Questioning My Fibromyalgia Diagnosis

Mine feels like swelling in all my joints. Sometimes the inflammation is palpable. Sometimes it’s too small to feel from the outside. It’s an escalation, like an uncomfortable slide that keeps going long after I would have gotten off. it’s alarm bells for a fire that’s been burning for years. It’s having all different parts of the body complaining all at the same time and nothing quite makes it stop. It feels like pushing a boulder on a hill. Only taking breaks makes it any easier. It’s like working out at the gym while you have a cold and a broken leg. It’s physical and neurological overload. It’s dysfunction at the cellular level.

This sounds like the same issue my mom has. She said it feels like growing pains but she's 38 now and obviously isn't growing anymore. I have hypermobile Ehlers Danlos Syndrome, as well as Fibromyalgia and POTS (Postural Orthostatic Tachycardia Syndrome). I was talking with her and we were saying it's likely that she has EDS as well and gave it to me.

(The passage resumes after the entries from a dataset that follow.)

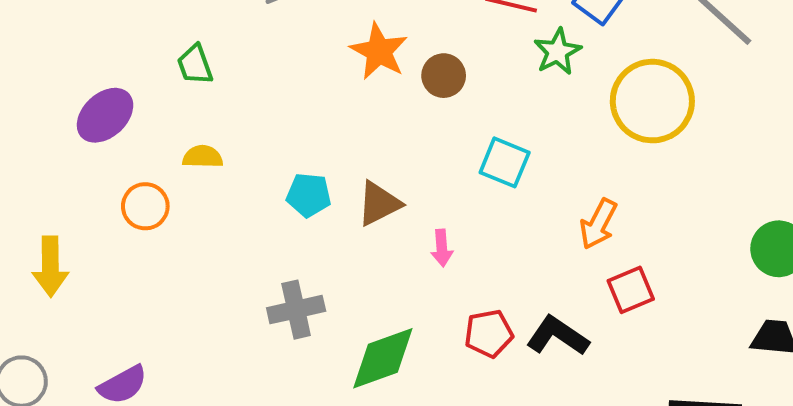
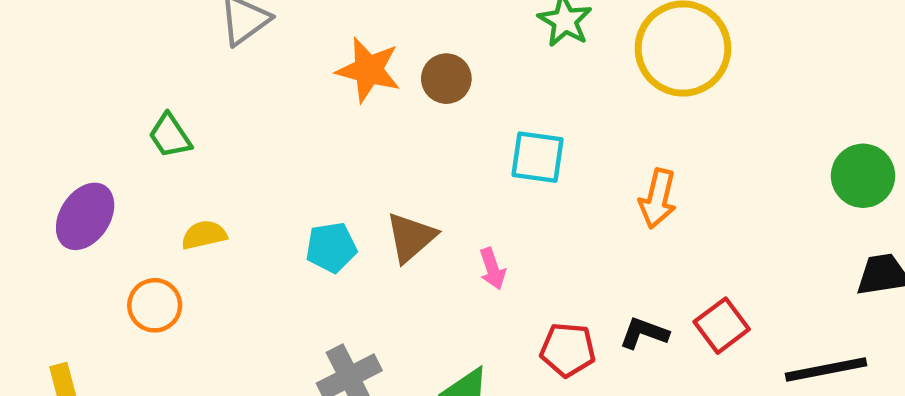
red square: (631, 290) -> (722, 326), moved
red pentagon: (489, 334) -> (568, 350), turned 30
black L-shape: (558, 336) -> (644, 333), size x0.7

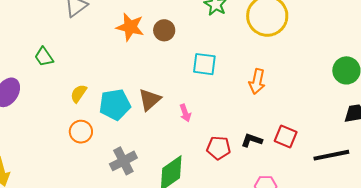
yellow semicircle: (204, 235) -> (79, 93), moved, turned -42
cyan pentagon: (331, 247) -> (115, 105), size x1.4
orange circle: (155, 305) -> (81, 132), moved
red square: (722, 326) -> (286, 137), turned -30

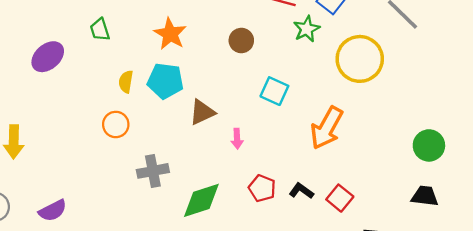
orange star: (130, 27) -> (170, 34), moved
orange arrow: (257, 82) -> (327, 128), size x1.5
yellow semicircle: (79, 93) -> (126, 82), turned -42
cyan pentagon: (115, 105) -> (165, 81), moved

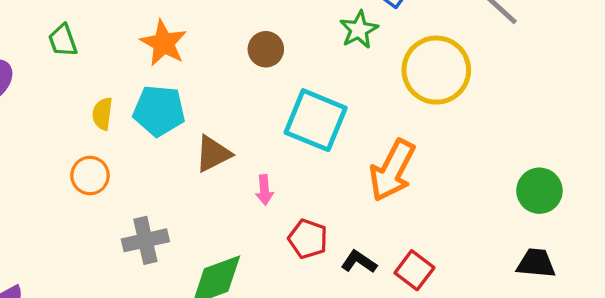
cyan square: (274, 91) -> (316, 120), size x1.5
red pentagon: (262, 188) -> (308, 239), moved

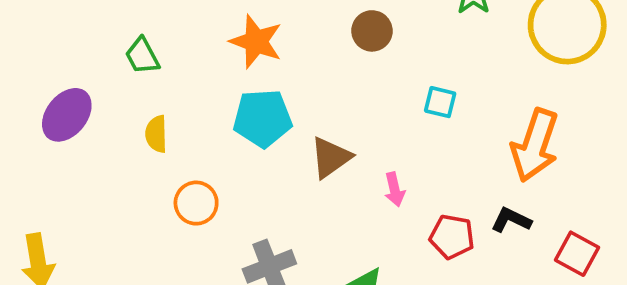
yellow semicircle: (102, 114) -> (156, 134), moved
cyan square: (316, 120) -> (440, 102), size x0.5
black L-shape: (359, 262) -> (511, 220), moved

The reason I joined this app was because many doctors in my area are very dismissive and dont educate. I feel constant pain. My joints, my bones. I always describe it as feeling like severe growing pains that just never stop. Fatigue. Lots of digestive issues. I also tested positive for antibodies countless times over the years. Not sure what that means though.

How about you? What's it feel like for you?

Well, it started for my when I was 14. It feels like someone is pressing my spine together like an accordion and ripping the skin apart with a chain saw. My leg will get weak, I lose fine motor skills... I also get random pains around my body once In a while, or tingling, sometimes itchiness.